Application Procedures:
Each application should include a summary in 300 words of the proposed
paper to be presented at the JAAS annual meeting. Participants should
explain how the proposed paper contributes to a discussion of the
project theme in general, and more specifically to the 2012 conference
theme: Comparative Empire and the Making of the Pacific World.
Applicants should include a personal statement, no longer than two
pages, describing their interest in this project and the issues that
their own scholarship and teaching have addressed. Also, provide some
possible themes for leading the pro-seminars. Personal statements may
include comments on previous collaboration or work with non-U.S.

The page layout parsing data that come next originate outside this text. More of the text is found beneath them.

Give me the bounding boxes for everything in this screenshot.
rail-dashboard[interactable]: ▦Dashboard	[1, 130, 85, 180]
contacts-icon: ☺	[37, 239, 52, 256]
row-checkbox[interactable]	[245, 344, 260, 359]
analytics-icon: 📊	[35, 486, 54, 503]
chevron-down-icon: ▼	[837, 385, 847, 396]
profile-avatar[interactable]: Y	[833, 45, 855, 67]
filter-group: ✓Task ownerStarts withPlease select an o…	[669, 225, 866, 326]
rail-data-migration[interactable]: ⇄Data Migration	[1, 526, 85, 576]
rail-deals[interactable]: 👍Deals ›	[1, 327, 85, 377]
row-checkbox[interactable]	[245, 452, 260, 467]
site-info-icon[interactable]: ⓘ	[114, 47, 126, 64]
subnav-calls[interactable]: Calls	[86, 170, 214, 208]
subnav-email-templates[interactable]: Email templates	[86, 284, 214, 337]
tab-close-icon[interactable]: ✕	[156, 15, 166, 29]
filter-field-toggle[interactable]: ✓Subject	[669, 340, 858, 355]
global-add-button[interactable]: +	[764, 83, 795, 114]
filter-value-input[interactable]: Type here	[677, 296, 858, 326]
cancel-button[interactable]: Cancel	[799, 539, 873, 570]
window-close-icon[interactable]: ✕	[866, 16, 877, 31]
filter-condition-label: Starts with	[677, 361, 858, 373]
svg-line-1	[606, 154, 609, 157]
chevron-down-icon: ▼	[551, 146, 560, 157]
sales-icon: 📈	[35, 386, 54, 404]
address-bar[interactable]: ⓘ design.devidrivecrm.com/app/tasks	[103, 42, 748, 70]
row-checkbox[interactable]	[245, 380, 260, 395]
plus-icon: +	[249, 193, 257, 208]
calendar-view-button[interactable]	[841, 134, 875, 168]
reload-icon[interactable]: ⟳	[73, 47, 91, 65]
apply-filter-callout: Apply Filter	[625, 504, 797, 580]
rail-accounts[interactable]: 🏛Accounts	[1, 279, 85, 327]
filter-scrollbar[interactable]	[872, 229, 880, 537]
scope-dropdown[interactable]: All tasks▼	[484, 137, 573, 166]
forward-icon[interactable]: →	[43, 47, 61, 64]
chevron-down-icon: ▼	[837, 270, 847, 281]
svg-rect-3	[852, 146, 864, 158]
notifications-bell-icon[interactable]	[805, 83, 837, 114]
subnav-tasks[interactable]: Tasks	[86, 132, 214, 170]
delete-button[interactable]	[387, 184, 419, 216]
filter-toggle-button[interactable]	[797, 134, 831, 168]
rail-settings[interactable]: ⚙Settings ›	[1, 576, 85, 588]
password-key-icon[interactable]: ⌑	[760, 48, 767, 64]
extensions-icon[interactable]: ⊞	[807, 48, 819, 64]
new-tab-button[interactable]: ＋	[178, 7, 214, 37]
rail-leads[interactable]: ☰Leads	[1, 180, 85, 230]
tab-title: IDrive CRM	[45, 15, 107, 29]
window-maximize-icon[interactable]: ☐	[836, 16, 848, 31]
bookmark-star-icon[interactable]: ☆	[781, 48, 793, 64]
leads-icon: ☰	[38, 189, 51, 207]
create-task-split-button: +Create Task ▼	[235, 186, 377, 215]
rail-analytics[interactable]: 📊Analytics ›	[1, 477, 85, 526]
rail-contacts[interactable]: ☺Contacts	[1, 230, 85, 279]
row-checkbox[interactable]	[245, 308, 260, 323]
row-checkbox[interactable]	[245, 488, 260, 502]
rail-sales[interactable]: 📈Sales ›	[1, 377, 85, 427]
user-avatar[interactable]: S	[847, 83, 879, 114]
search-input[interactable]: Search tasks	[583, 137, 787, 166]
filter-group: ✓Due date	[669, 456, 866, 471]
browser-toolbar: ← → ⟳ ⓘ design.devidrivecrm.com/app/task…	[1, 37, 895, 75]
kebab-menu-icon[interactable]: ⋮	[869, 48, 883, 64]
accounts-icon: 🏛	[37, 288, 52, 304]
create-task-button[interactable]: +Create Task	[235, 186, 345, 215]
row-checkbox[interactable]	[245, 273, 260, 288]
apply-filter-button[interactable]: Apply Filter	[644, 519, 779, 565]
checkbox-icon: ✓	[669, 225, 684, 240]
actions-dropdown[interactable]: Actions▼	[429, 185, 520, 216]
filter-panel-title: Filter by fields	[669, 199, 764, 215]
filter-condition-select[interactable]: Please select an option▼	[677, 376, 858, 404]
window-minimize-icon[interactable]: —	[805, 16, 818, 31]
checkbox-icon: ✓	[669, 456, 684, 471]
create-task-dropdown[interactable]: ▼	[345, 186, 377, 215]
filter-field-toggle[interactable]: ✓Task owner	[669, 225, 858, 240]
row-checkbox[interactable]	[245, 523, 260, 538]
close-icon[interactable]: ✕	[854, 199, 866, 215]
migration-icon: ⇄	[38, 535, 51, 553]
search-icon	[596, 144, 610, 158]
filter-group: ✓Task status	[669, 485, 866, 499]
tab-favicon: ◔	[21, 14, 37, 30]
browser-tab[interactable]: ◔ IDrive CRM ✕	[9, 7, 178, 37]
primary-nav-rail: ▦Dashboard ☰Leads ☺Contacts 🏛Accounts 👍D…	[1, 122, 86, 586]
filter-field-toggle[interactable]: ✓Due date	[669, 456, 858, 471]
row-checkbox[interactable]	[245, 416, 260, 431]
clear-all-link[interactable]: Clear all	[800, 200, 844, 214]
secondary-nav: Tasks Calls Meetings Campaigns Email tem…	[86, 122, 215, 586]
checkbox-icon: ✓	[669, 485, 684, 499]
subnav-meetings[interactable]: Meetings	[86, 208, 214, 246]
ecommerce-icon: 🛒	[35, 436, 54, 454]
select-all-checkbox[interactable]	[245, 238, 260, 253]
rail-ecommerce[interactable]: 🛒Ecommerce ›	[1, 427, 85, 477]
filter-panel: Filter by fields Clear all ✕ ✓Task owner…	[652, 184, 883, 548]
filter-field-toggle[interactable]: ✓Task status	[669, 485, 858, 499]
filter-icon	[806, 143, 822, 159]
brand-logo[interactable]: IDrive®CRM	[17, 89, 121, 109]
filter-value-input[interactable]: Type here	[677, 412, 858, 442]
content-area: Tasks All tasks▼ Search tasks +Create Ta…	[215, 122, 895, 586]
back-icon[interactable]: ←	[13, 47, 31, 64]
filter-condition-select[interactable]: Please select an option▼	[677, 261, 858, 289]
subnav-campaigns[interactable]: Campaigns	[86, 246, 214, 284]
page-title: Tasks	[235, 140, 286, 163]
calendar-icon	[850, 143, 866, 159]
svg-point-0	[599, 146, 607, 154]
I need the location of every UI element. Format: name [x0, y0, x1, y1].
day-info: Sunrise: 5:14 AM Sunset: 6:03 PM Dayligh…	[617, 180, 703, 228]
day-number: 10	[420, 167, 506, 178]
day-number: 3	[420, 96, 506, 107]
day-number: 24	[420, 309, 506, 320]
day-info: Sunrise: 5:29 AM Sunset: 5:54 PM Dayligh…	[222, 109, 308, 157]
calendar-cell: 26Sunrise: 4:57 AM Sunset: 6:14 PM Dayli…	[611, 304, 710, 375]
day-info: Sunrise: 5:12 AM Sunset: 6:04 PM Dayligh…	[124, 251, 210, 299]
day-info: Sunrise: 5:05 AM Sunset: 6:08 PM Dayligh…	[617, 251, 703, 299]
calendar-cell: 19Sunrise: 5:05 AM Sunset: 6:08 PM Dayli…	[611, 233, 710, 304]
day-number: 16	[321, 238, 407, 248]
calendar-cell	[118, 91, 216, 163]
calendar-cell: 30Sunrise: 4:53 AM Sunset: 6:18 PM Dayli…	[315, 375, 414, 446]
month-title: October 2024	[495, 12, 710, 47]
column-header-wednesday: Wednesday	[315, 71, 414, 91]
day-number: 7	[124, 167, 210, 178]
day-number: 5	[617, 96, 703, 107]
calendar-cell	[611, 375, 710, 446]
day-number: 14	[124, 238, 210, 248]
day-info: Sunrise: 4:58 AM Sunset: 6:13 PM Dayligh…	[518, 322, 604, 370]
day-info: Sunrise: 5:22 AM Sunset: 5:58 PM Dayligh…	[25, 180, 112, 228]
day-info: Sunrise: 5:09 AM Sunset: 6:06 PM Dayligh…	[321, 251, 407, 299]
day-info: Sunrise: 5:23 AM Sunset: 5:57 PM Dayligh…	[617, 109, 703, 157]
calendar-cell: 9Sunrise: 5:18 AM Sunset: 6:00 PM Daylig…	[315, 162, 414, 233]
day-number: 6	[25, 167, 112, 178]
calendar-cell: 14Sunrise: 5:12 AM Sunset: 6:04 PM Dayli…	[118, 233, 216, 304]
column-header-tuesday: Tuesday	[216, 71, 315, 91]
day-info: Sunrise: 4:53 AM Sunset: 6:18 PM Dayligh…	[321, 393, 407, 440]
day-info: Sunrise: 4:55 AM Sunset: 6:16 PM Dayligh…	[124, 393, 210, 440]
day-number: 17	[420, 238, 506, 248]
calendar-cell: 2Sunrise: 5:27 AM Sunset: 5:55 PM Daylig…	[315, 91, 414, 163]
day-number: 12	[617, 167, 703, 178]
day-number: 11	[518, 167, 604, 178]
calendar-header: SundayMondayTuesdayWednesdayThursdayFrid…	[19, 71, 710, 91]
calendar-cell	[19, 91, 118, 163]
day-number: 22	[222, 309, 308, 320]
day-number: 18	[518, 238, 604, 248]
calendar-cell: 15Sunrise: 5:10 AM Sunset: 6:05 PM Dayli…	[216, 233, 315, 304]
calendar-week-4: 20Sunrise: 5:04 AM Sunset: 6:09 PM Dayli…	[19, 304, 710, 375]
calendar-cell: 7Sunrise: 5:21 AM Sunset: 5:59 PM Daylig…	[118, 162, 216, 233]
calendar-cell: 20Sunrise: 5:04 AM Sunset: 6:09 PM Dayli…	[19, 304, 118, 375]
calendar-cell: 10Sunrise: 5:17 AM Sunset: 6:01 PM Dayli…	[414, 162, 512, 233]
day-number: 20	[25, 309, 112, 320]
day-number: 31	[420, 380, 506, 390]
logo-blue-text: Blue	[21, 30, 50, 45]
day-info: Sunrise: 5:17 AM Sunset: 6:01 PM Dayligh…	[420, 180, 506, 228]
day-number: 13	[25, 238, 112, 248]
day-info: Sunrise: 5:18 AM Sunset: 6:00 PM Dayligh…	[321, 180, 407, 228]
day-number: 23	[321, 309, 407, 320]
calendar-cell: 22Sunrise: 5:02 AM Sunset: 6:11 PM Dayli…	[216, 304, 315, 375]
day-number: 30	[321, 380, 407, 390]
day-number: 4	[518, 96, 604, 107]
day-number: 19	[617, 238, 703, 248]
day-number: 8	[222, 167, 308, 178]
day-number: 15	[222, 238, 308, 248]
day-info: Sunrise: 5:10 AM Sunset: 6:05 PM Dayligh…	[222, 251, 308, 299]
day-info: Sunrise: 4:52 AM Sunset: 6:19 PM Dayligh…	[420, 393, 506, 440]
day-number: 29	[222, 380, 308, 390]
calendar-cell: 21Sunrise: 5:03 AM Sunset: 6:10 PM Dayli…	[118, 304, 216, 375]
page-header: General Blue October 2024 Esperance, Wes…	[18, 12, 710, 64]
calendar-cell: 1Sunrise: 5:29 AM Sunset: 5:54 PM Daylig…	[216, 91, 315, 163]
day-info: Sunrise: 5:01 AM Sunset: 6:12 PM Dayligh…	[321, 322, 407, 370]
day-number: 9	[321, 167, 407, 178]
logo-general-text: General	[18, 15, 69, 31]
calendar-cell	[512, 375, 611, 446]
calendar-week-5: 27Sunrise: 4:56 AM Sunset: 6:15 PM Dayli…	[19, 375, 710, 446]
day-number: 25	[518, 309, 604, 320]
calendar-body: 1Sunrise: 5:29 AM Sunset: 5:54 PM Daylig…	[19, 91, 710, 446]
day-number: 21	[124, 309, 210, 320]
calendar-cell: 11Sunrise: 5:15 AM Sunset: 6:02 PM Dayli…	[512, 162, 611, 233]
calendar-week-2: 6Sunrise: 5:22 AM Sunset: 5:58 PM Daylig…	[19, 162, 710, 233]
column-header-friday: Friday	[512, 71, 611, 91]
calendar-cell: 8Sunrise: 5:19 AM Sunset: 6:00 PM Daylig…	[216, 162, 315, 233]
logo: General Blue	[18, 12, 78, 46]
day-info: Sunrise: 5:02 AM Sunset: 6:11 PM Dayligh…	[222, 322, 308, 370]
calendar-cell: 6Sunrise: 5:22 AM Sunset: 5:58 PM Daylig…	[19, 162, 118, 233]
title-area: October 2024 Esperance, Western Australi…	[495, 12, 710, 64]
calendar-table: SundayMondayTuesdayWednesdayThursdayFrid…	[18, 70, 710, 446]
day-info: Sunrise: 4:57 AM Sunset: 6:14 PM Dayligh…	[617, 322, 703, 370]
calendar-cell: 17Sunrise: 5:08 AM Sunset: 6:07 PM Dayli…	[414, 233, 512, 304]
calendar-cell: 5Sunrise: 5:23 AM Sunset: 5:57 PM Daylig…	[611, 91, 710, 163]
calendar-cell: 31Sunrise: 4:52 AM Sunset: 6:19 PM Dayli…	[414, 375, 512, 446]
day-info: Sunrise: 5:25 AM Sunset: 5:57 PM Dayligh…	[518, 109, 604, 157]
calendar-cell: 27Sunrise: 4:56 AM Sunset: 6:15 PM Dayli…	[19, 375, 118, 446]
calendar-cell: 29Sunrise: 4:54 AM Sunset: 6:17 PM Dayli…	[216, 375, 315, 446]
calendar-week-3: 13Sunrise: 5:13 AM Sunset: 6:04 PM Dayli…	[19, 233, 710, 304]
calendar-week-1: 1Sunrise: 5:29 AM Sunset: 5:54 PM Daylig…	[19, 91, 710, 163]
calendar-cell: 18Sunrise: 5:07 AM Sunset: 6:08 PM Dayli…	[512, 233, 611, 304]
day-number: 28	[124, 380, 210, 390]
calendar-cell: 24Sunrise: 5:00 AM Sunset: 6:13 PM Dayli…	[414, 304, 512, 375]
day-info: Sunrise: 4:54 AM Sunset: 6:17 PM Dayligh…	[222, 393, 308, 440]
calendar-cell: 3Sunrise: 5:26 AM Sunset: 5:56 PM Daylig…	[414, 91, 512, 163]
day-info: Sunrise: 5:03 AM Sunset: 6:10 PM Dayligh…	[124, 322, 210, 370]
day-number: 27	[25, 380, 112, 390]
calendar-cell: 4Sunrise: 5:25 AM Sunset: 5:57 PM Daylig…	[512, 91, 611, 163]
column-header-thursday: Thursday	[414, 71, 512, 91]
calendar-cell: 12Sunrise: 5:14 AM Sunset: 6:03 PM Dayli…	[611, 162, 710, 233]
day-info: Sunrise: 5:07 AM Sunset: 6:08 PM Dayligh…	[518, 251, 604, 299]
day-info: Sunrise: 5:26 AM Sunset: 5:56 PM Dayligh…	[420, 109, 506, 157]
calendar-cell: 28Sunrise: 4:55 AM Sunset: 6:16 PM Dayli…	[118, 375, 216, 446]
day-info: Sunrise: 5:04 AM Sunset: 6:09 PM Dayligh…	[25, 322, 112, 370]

academics or students. Prior experience of work or travel in Japan is
not a requirement for selection, but if applicable, applicants may
comment on their particular interest in, or connections to, Japan. In
addition, applications should include a two-page curriculum vitae,
emphasizing teaching experience and major publications and the names
and addresses of three references. All applicants must be available to
travel for a weeklong period to Japan in June 2012; exact dates
required for travel will be forthcoming. Applicants must be current
members of the ASA and U.S. citizens, and must attend the ASA annual
meeting during the year in which they apply for the grant. Preference
will be given to scholars with teaching and research experience.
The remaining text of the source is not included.